UNC enrolling participants for Novavax COVID-19 vaccine phase III trial

Posted at 7:25 PM, Jan 13, 2021

CHAPEL HILL, N.C. - The COVID-19 pandemic has impacted North Carolina resident Gracie Howell.

“It has brought the world to its knees,” Howell said. “My world was turned inside out and upside down by COVID. I lost my job. My entire formal career is gone.”

She ended up getting a new job and came across a trial for Moderna's COVID-19 vaccine at the University of North Carolina, taking part and getting her shots last September.

“As someone with excellent health, as an essential worker, I felt I had a responsibility to take part in the trial as well,” Howell said. “I had no discomfort, no pain, no fear.”

“Three vaccines would be better than two; four is better than three,” Dr. Cindy Gay, Associate Professor in the Division of Infectious Diseases at the UNC School of Medicine, said. “We just need as many effective and safe vaccines as possible.”
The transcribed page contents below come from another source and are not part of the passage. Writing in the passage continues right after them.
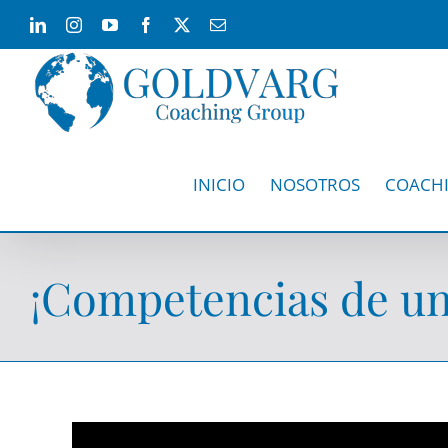
Skip
LinkedIn
Instagram
YouTube
Facebook
X
Email
to
content
INICIO
NOSOTROS
COACH
¡Competencias de un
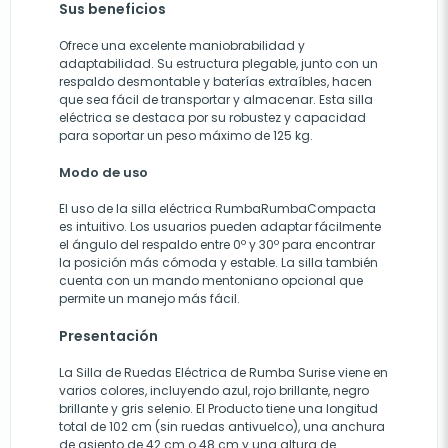
Sus beneficios
Ofrece una excelente maniobrabilidad y
adaptabilidad. Su estructura plegable, junto con un
respaldo desmontable y baterías extraíbles, hacen
que sea fácil de transportar y almacenar. Esta silla
eléctrica se destaca por su robustez y capacidad
para soportar un peso máximo de 125 kg.
Modo de uso
El uso de la silla eléctrica RumbaRumbaCompacta
es intuitivo. Los usuarios pueden adaptar fácilmente
el ángulo del respaldo entre 0º y 30º para encontrar
la posición más cómoda y estable. La silla también
cuenta con un mando mentoniano opcional que
permite un manejo más fácil.
Presentación
La Silla de Ruedas Eléctrica de Rumba Surise viene en
varios colores, incluyendo azul, rojo brillante, negro
brillante y gris selenio. El Producto tiene una longitud
total de 102 cm (sin ruedas antivuelco), una anchura
de asiento de 42 cm o 48 cm y una altura de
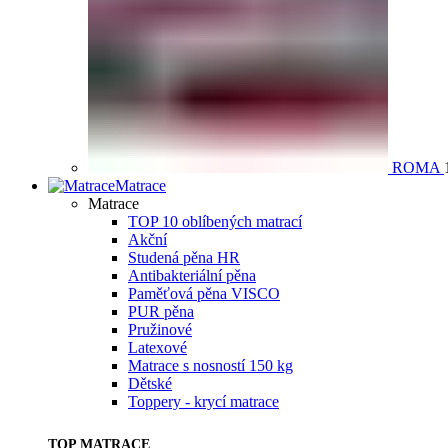
ROMA
Matrace
Matrace
TOP 10 oblíbených matrací
Akční
Studená pěna HR
Antibakteriální pěna
Paměťová pěna VISCO
PUR pěna
Pružinové
Latexové
Matrace s nosností 150 kg
Dětské
Toppery - krycí matrace
TOP MATRACE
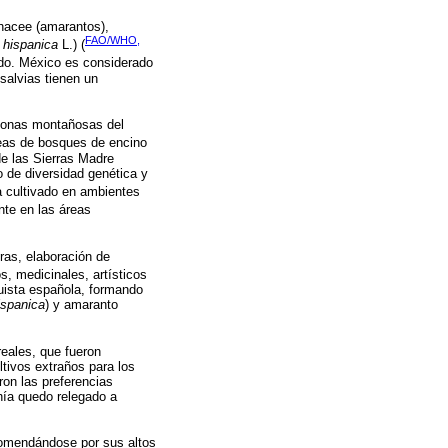
thacee (amarantos),
FAO/WHO,
 hispanica
L.) (
ndo. México es considerado
salvias tienen un
zonas montañosas del
reas de bosques de encino
de las Sierras Madre
o de diversidad genética y
a cultivado en ambientes
nte en las áreas
ras, elaboración de
s, medicinales, artísticos
quista española, formando
ispanica
) y amaranto
eales, que fueron
ltivos extraños para los
on las preferencias
chía quedo relegado a
ecomendándose por sus altos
Doctors in Chapel Hill are now looking for people to take part in a phase III trial to test Novavax's COVID-19 vaccine.

“What you're looking at is really, 'Is it effective?'” Gay told News 3.

Since last month, they've been enrolling folks from all around, including those from North Carolina and Virginia.

Dr. Gay told News 3 Novavax's shot is, in some ways, logistically easy to distribute.

“This does not have to be stored at very low temperatures,” she said. “This is a vaccine that would be much easier to roll out in very rural settings in the United States.”

Gay said they want diverse participation for the trial, including those over the age of 65, people from Black and Latino communities and people living with medical conditions.

“We're trying to prioritize a lot of people who are at some increased risk for acquiring COVID-19,” Gay said.

Related: Chesapeake Public Schools staff begin receiving COVID-19 vaccinations

Both Gay and Howell hope many turn out for the trial to help in the fight against COVID-19.

“Each of us needs to find a way to be part of the solution to COVID-19 in some way,” Howell said.